→ WHAT TO PRODUCE:
Repeat nothing but the lines below running from the one containing "Guide (232, 618)" to the one containing "More (246, 2218)". Keep both end lines.

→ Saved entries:
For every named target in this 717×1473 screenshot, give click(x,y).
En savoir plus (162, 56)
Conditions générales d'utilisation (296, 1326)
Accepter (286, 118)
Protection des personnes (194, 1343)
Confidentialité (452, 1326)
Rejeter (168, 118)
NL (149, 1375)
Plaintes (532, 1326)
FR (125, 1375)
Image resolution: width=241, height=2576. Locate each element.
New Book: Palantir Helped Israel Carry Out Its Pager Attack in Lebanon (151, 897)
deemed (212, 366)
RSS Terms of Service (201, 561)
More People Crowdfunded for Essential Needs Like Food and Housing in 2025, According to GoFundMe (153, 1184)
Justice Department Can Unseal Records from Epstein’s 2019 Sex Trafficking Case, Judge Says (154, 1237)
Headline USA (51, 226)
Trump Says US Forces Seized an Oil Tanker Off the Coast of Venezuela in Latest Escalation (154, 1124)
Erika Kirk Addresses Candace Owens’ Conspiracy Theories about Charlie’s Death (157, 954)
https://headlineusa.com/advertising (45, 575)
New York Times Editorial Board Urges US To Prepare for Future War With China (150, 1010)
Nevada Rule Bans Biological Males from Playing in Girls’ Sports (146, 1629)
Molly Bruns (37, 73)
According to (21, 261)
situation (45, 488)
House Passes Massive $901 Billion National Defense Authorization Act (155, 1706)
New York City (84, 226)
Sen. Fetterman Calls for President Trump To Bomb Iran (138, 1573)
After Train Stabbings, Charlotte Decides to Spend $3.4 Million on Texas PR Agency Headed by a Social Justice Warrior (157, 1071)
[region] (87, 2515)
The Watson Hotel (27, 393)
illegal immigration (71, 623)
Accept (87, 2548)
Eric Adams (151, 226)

--

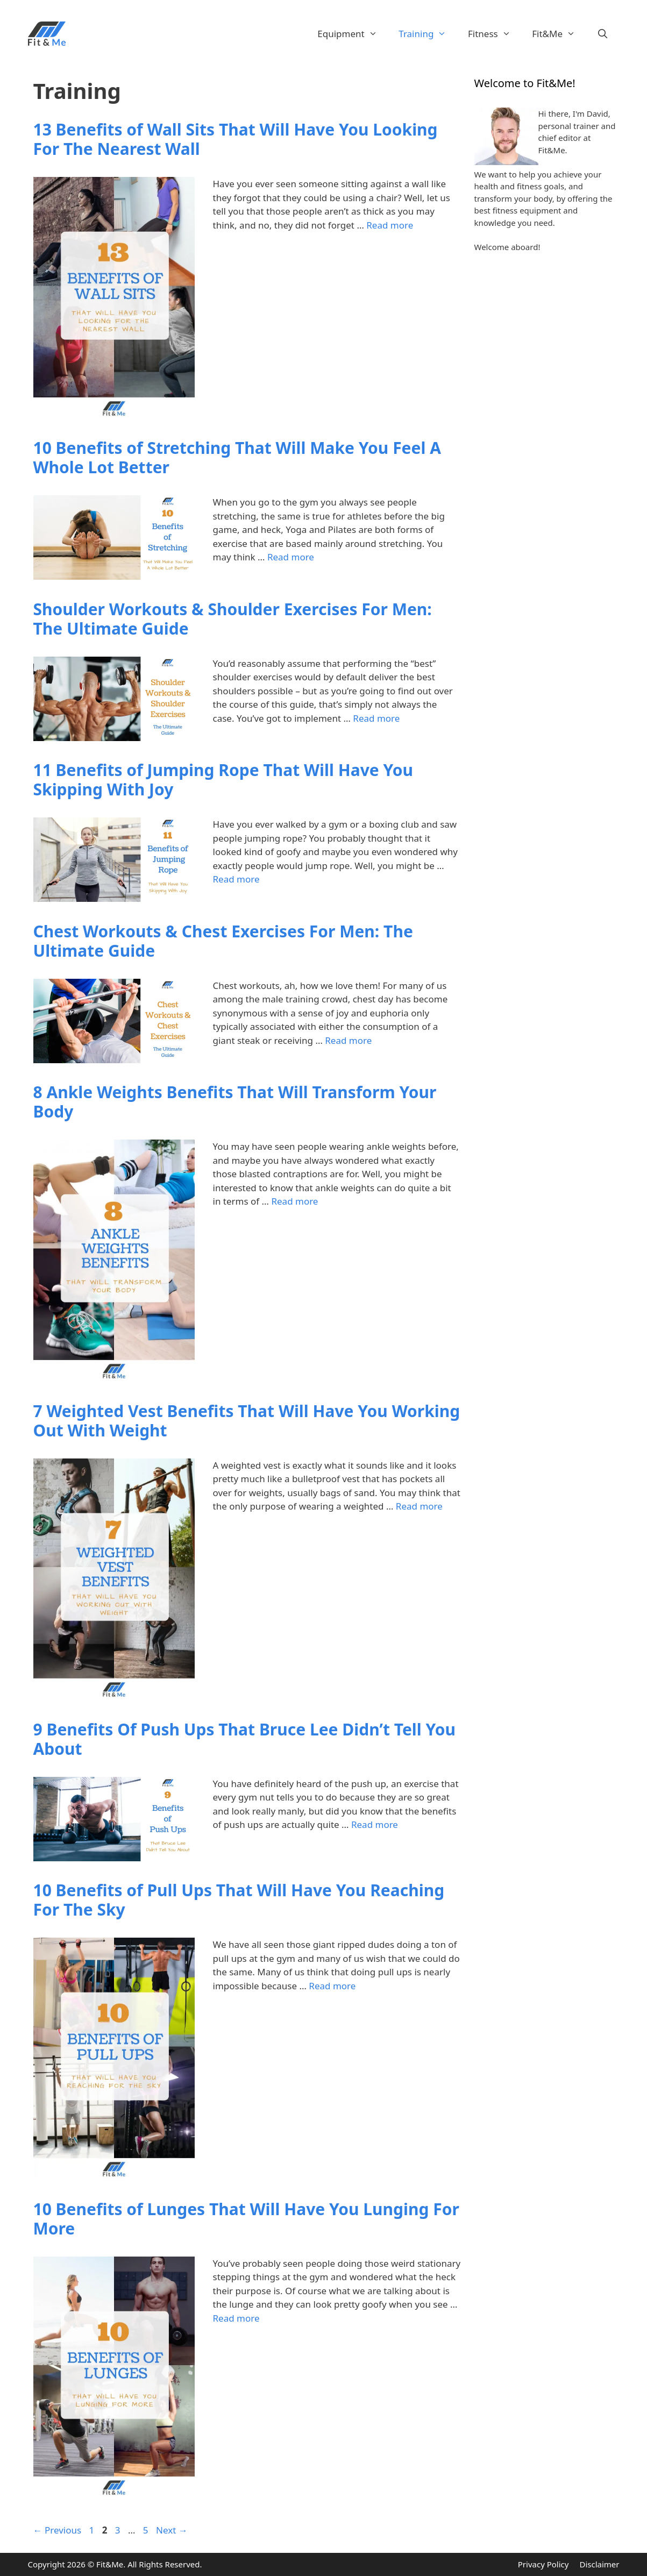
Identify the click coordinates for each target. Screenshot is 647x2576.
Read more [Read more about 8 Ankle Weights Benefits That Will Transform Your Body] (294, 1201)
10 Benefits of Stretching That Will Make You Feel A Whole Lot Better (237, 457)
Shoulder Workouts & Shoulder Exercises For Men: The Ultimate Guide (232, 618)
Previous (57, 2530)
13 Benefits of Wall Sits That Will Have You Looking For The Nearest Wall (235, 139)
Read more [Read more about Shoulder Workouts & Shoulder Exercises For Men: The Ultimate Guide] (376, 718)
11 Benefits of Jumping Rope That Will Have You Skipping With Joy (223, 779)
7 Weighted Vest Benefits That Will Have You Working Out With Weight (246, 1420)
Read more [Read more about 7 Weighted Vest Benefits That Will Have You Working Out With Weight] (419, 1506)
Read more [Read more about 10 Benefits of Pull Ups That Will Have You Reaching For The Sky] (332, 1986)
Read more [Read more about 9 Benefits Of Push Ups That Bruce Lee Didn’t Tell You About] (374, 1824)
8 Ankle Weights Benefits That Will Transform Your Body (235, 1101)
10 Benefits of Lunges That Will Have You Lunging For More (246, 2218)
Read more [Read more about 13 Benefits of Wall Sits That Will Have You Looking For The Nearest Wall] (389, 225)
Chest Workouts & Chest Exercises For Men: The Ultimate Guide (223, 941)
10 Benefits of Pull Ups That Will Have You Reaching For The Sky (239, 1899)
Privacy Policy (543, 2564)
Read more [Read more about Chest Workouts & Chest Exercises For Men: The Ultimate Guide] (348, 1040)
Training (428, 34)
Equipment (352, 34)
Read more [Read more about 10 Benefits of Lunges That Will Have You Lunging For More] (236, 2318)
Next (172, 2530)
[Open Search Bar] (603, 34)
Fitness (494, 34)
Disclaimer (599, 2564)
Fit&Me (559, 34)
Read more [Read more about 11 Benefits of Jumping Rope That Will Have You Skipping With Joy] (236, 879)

==

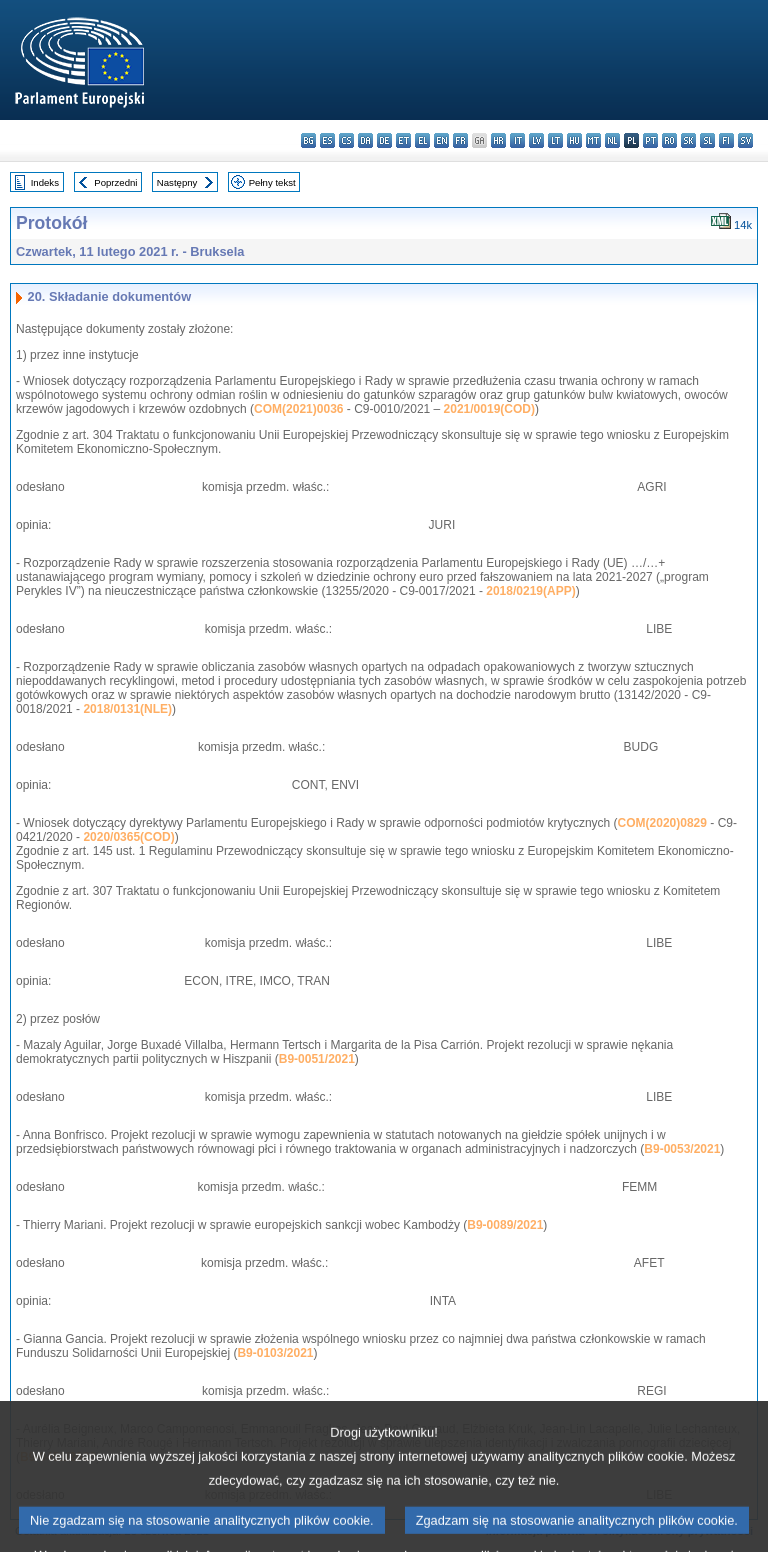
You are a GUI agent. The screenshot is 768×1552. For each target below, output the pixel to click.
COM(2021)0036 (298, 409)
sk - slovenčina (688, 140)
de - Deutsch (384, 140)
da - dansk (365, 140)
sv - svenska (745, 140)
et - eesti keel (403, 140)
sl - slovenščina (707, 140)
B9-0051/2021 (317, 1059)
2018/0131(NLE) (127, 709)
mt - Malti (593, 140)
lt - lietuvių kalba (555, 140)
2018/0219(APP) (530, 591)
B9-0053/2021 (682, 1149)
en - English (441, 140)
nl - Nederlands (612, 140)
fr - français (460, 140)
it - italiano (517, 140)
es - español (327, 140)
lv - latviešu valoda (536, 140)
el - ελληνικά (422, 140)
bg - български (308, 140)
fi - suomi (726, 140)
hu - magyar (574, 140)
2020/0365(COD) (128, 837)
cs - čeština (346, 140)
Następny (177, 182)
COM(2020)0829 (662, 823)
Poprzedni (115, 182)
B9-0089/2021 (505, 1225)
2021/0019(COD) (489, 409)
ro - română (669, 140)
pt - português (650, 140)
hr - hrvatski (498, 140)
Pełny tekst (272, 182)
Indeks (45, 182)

→ ANSWER SPACE:
Shoulder Workouts & Shoulder Exercises For Men: The Ultimate Guide (232, 618)
Previous (57, 2530)
13 Benefits of Wall Sits That Will Have You Looking For The Nearest Wall (235, 139)
Read more [Read more about Shoulder Workouts & Shoulder Exercises For Men: The Ultimate Guide] (376, 718)
11 Benefits of Jumping Rope That Will Have You Skipping With Joy (223, 779)
7 Weighted Vest Benefits That Will Have You Working Out With Weight (246, 1420)
Read more [Read more about 7 Weighted Vest Benefits That Will Have You Working Out With Weight] (419, 1506)
Read more [Read more about 10 Benefits of Pull Ups That Will Have You Reaching For The Sky] (332, 1986)
Read more [Read more about 9 Benefits Of Push Ups That Bruce Lee Didn’t Tell You About] (374, 1824)
8 Ankle Weights Benefits That Will Transform Your Body (235, 1101)
10 Benefits of Lunges That Will Have You Lunging For More (246, 2218)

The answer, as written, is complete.